The wharfies' campaign caught the public imagination beyond the organised labour movement. Footy player Wally Lewis, comedian Rod Quantock, ATSIC Commissioner Mick Dodson, Angela Chan from the Ethnic Communities Commission, actor Genevieve Picot and even Hazel Hawke all came in behind the wharfies.
It's often said nowadays that "globalisation" and the internationalisation of finance and business means that unions can't fight and win. The MUA dispute showed how workers have their own ideas on this score. Not only did they cripple the flow of international trade for five weeks but made their own links across national borders, as picketers cheered the news that Japanese and Philippines workers had demonstrated in their support. In India, Indonesia, Holland, PNG and South Africa too, waterfront workers took solidarity action to support Australian wharfies. In California, the wharfies of Los Angeles and San Francisco defied their own repressive industrial laws and refused to handle ships which had been loaded by scab labour in Australia.
The campaign in defence of the MUA and the massive solidarity of workers around the country and overseas was a breath of fresh air and demonstrated that Howard and Reith's plans for a quick and dirty war against the MUA had backfired terribly.
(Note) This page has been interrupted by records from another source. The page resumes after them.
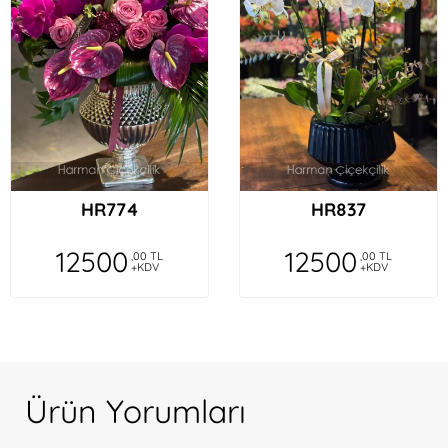
HR774
HR837
12500
12500
,00 TL
,00 TL
+KDV
+KDV
Ürün Yorumları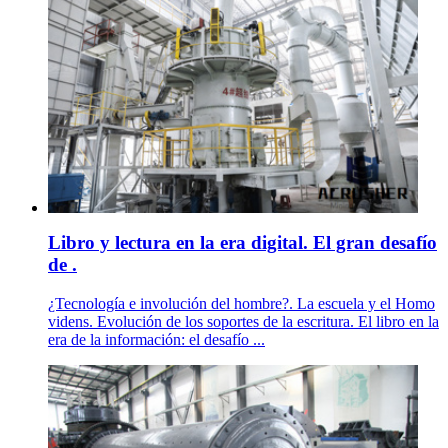
Libro y lectura en la era digital. El gran desafío
de .
¿Tecnología e involución del hombre?. La escuela y el Homo
videns. Evolución de los soportes de la escritura. El libro en la
era de la información: el desafío ...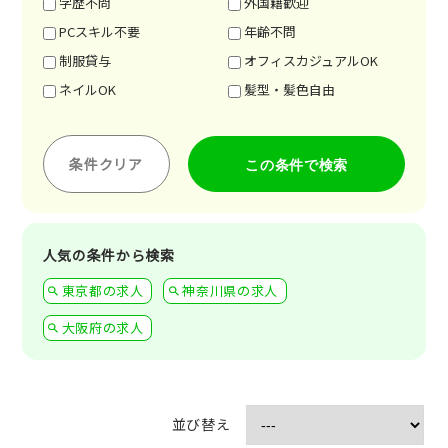
学歴不問
外国籍歓迎
PCスキル不要
年齢不問
制服貸与
オフィスカジュアルOK
ネイルOK
髪型・髪色自由
条件クリア
人気の条件から検索
東京都の求人
神奈川県の求人
大阪府の求人
並び替え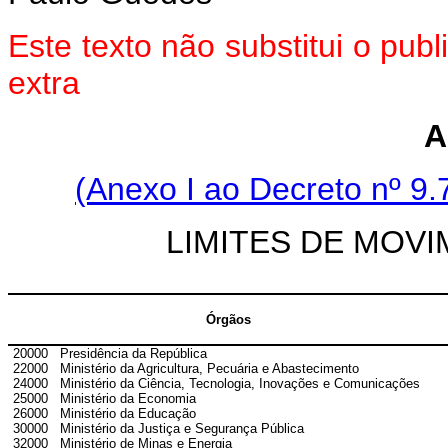
Este texto não substitui o pu
extra
A
(Anexo I ao Decreto nº 9.
LIMITES DE MOV
Órgãos
20000
Presidência da República
22000
Ministério da Agricultura, Pecuária e Abastecimento
24000
Ministério da Ciência, Tecnologia, Inovações e Comunicações
25000
Ministério da Economia
26000
Ministério da Educação
30000
Ministério da Justiça e Segurança Pública
32000
Ministério de Minas e Energia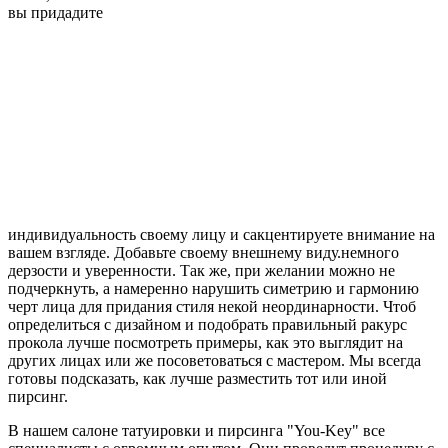
вы придадите
индивидуальность своему лицу и сакцентируете внимание на
вашем взгляде. Добавьте своему внешнему виду.немного
дерзости и уверенности. Так же, при желании можно не
подчеркнуть, а намеренно нарушить симетрию и гармонию
черт лица для придания стиля некой неординарности. Чтоб
определиться с дизайном и подобрать правильный ракурс
прокола лучше посмотреть примеры, как это выглядит на
других лицах или же посоветоваться с мастером. Мы всегда
готовы подсказать, как лучше разместить тот или иной
пирсинг.
В нашем салоне татуировки и пирсинга "You-Key" все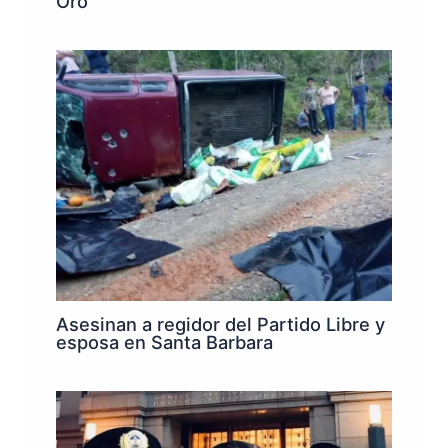
Oro
Asesinan a regidor del Partido Libre y
esposa en Santa Barbara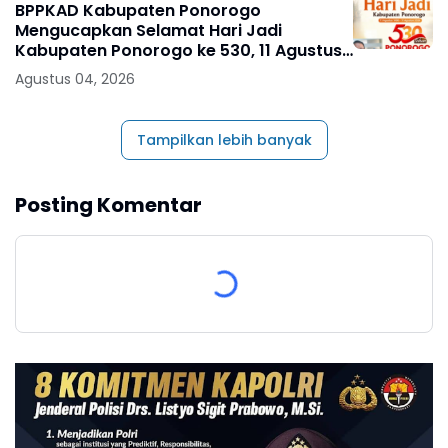
BPPKAD Kabupaten Ponorogo
Mengucapkan Selamat Hari Jadi
Kabupaten Ponorogo ke 530, 11 Agustus
1496 - 11 Agustus 2026
Agustus 04, 2026
Tampilkan lebih banyak
Posting Komentar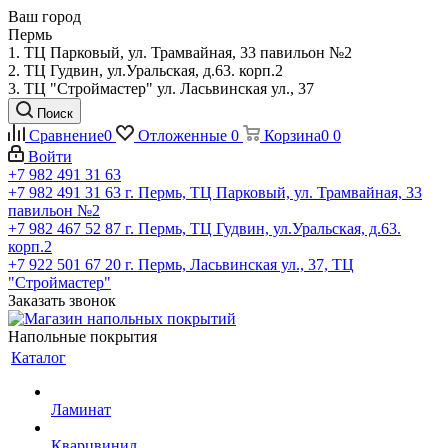
Ваш город
Пермь
1. ТЦ Парковый, ул. Трамвайная, 33 павильон №2
2. ТЦ Гудвин, ул.Уральская, д.63. корп.2
3. ТЦ "Строймастер" ул. Ласьвинская ул., 37
Поиск
Сравнение
0
Отложенные
0
Корзина
0
0
Войти
+7 982 491 31 63
+7 982 491 31 63
г. Пермь, ТЦ Парковый, ул. Трамвайная, 33
павильон №2
+7 982 467 52 87
г. Пермь, ТЦ Гудвин, ул.Уральская, д.63.
корп.2
+7 922 501 67 20
г. Пермь, Ласьвинская ул., 37, ТЦ
"Строймастер"
Заказать звонок
Напольные покрытия
Каталог
Ламинат
Кварцвинил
- 1Details on the union campaign are drawn from contemporary news media of the time (including The Australian, ABC Radio and television), and personal observation by members of the Brisbane Defend Our Unions Committee and comrades in other cities. The Brisbane Committee produced two four-page bulletins during the dispute which summarised some of the key issues at stake. The internet site Takver's Soapbox "War on the Wharfies" (www.users.bigpond.com/Takver/soapbox) also provided a useful compilation of media coverage of the dispute.